[Assigned task]
An exact reproduction of the records is required, with all images left out.

[The data]

※

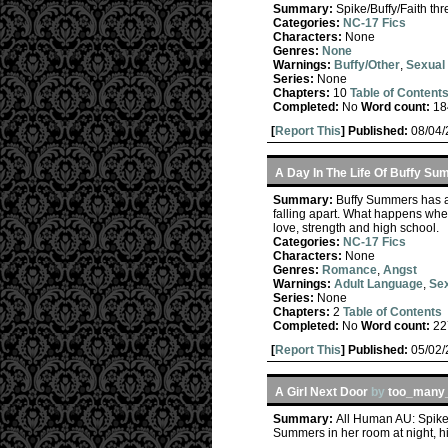
Summary:
Spike/Buffy/Faith th
Categories:
NC-17 Fics
Characters:
None
Genres:
None
Warnings:
Buffy/Other
,
Sexual 
Series:
None
Chapters:
10
Table of Content
Completed:
No
Word count:
18
[
Report This
] Published:
08/04
A Day In The Life Of Buffy S
Summary:
Buffy Summers has al
falling apart. What happens when
love, strength and high school.
Categories:
NC-17 Fics
Characters:
None
Genres:
Romance
,
Angst
Warnings:
Adult Language
,
Sex
Series:
None
Chapters:
2
Table of Contents
Completed:
No
Word count:
22
[
Report This
] Published:
05/02
A Girl Next Door
by
too_many_
Summary:
All Human AU: Spike 
Summers in her room at night, h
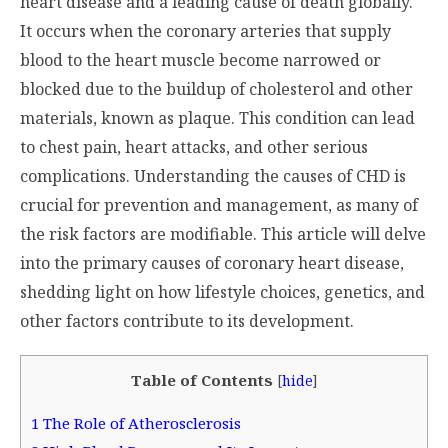
heart disease and a leading cause of death globally.
It occurs when the coronary arteries that supply
blood to the heart muscle become narrowed or
blocked due to the buildup of cholesterol and other
materials, known as plaque. This condition can lead
to chest pain, heart attacks, and other serious
complications. Understanding the causes of CHD is
crucial for prevention and management, as many of
the risk factors are modifiable. This article will delve
into the primary causes of coronary heart disease,
shedding light on how lifestyle choices, genetics, and
other factors contribute to its development.
Table of Contents
[
hide
]
1
The Role of Atherosclerosis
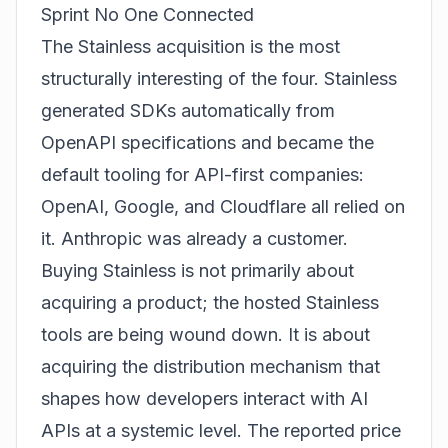
Sprint No One Connected
The Stainless acquisition is the most
structurally interesting of the four. Stainless
generated SDKs automatically from
OpenAPI specifications and became the
default tooling for API-first companies:
OpenAI, Google, and Cloudflare all relied on
it. Anthropic was already a customer.
Buying Stainless is not primarily about
acquiring a product; the hosted Stainless
tools are being wound down. It is about
acquiring the distribution mechanism that
shapes how developers interact with AI
APIs at a systemic level. The reported price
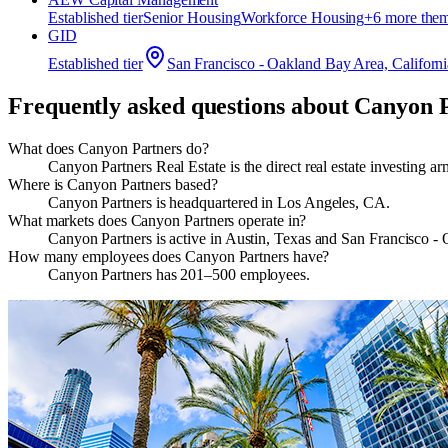
Established
tier
Senior Housing
Workforce Housing
+
6
more the
GID
Established
tier
San Francisco - Oakland Bay Area, Californi
Frequently asked questions about
Canyon P
What does Canyon Partners do?
Canyon Partners Real Estate is the direct real estate investing 
Where is Canyon Partners based?
Canyon Partners is headquartered in Los Angeles, CA.
What markets does Canyon Partners operate in?
Canyon Partners is active in Austin, Texas and San Francisco -
How many employees does Canyon Partners have?
Canyon Partners has 201–500 employees.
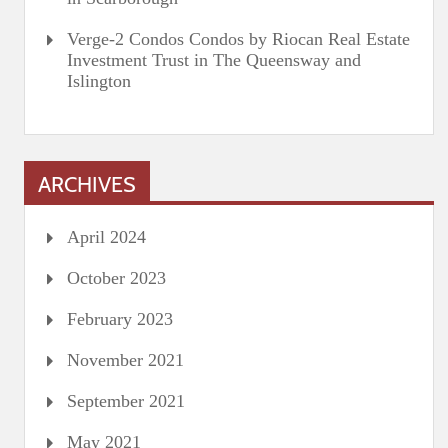
Verge-2 Condos Condos by Riocan Real Estate
Investment Trust in The Queensway and
Islington
ARCHIVES
April 2024
October 2023
February 2023
November 2021
September 2021
May 2021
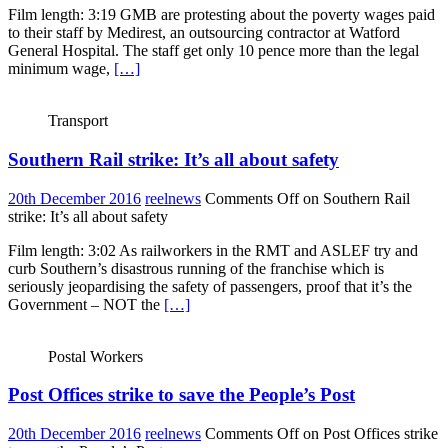
Film length: 3:19 GMB are protesting about the poverty wages paid
to their staff by Medirest, an outsourcing contractor at Watford
General Hospital. The staff get only 10 pence more than the legal
minimum wage,
[…]
Transport
Southern Rail strike: It’s all about safety
20th December 2016
reelnews
Comments Off
on Southern Rail
strike: It’s all about safety
Film length: 3:02 As railworkers in the RMT and ASLEF try and
curb Southern’s disastrous running of the franchise which is
seriously jeopardising the safety of passengers, proof that it’s the
Government – NOT the
[…]
Postal Workers
Post Offices strike to save the People’s Post
20th December 2016
reelnews
Comments Off
on Post Offices strike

※

[Task response]
Summary:
Spike/Buffy/Faith th
Categories:
NC-17 Fics
Characters:
None
Genres:
None
Warnings:
Buffy/Other
,
Sexual 
Series:
None
Chapters:
10
Table of Content
Completed:
No
Word count:
18
[
Report This
] Published:
08/04
A Day In The Life Of Buffy S
Summary:
Buffy Summers has al
falling apart. What happens when
love, strength and high school.
Categories:
NC-17 Fics
Characters:
None
Genres:
Romance
,
Angst
Warnings:
Adult Language
,
Sex
Series:
None
Chapters:
2
Table of Contents
Completed:
No
Word count:
22
[
Report This
] Published:
05/02
A Girl Next Door
by
too_many_
Summary:
All Human AU: Spike 
Summers in her room at night, h
heart disease and a leading cause of death globally.
It occurs when the coronary arteries that supply
blood to the heart muscle become narrowed or
blocked due to the buildup of cholesterol and other
materials, known as plaque. This condition can lead
to chest pain, heart attacks, and other serious
complications. Understanding the causes of CHD is
crucial for prevention and management, as many of
the risk factors are modifiable. This article will delve
into the primary causes of coronary heart disease,
shedding light on how lifestyle choices, genetics, and
other factors contribute to its development.
Table of Contents
[
hide
]
1
The Role of Atherosclerosis
Sprint No One Connected
The Stainless acquisition is the most
structurally interesting of the four. Stainless
generated SDKs automatically from
OpenAPI specifications and became the
default tooling for API-first companies:
OpenAI, Google, and Cloudflare all relied on
it. Anthropic was already a customer.
Buying Stainless is not primarily about
acquiring a product; the hosted Stainless
tools are being wound down. It is about
acquiring the distribution mechanism that
shapes how developers interact with AI
APIs at a systemic level. The reported price
Established
tier
Senior Housing
Workforce Housing
+
6
more the
GID
Established
tier
San Francisco - Oakland Bay Area, Californi
Frequently asked questions about
Canyon P
What does Canyon Partners do?
Canyon Partners Real Estate is the direct real estate investing 
Where is Canyon Partners based?
Canyon Partners is headquartered in Los Angeles, CA.
What markets does Canyon Partners operate in?
Canyon Partners is active in Austin, Texas and San Francisco -
How many employees does Canyon Partners have?
Canyon Partners has 201–500 employees.
Verge-2 Condos Condos by Riocan Real Estate
Investment Trust in The Queensway and
Islington
ARCHIVES
April 2024
October 2023
February 2023
November 2021
September 2021
May 2021
Film length: 3:19 GMB are protesting about the poverty wages paid
to their staff by Medirest, an outsourcing contractor at Watford
General Hospital. The staff get only 10 pence more than the legal
minimum wage,
[…]
Transport
Southern Rail strike: It’s all about safety
20th December 2016
reelnews
Comments Off
on Southern Rail
strike: It’s all about safety
Film length: 3:02 As railworkers in the RMT and ASLEF try and
curb Southern’s disastrous running of the franchise which is
seriously jeopardising the safety of passengers, proof that it’s the
Government – NOT the
[…]
Postal Workers
Post Offices strike to save the People’s Post
20th December 2016
reelnews
Comments Off
on Post Offices strike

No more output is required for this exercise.